Exactly the lines starting at the line containing "Problemi in città" and ending at the line containing "Büro mieten in 1210 Wien - lib.at" are to be written out from the listing below, both included.
*** Extracted records ***
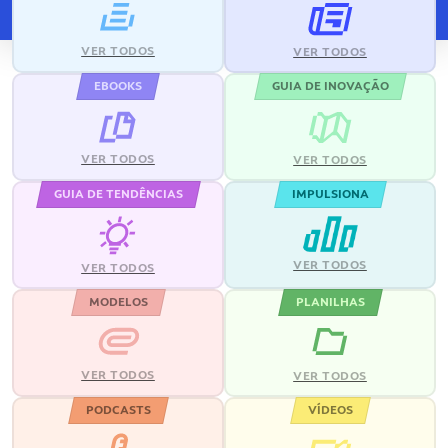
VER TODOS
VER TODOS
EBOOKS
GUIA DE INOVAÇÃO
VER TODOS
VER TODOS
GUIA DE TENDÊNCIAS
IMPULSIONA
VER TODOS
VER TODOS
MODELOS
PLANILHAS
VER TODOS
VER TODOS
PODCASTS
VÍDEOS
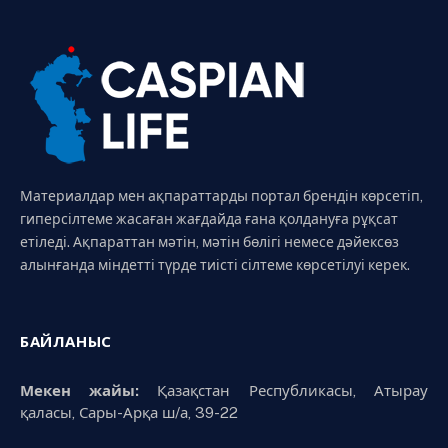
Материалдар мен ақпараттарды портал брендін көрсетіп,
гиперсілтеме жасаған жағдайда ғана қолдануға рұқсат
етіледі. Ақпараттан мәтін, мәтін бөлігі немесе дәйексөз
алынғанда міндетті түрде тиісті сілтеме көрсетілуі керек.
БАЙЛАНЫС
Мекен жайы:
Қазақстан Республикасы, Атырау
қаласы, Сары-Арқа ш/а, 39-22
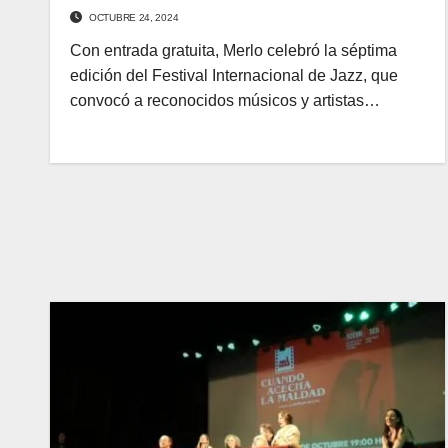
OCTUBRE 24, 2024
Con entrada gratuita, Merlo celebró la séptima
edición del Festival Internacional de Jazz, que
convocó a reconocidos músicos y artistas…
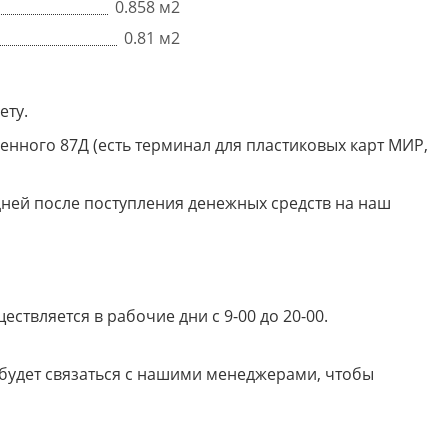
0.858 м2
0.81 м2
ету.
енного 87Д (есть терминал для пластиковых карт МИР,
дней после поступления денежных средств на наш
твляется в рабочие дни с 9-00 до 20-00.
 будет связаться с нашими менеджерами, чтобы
*** End of Extracted records ***
*** Extracted records ***
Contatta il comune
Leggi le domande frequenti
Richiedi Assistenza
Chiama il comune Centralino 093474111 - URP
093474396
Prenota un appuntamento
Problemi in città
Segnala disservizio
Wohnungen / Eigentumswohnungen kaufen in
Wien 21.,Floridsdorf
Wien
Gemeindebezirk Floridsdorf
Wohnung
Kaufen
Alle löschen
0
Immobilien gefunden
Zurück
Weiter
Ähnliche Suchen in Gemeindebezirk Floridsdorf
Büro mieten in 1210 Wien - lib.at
*** End of Extracted records ***
## Problem solution
Problemi in città
Segnala disservizio
Wohnungen / Eigentumswohnungen kaufen in
Wien 21.,Floridsdorf
Wien
Gemeindebezirk Floridsdorf
Wohnung
Kaufen
Alle löschen
0
Immobilien gefunden
Zurück
Weiter
Ähnliche Suchen in Gemeindebezirk Floridsdorf
Büro mieten in 1210 Wien - lib.at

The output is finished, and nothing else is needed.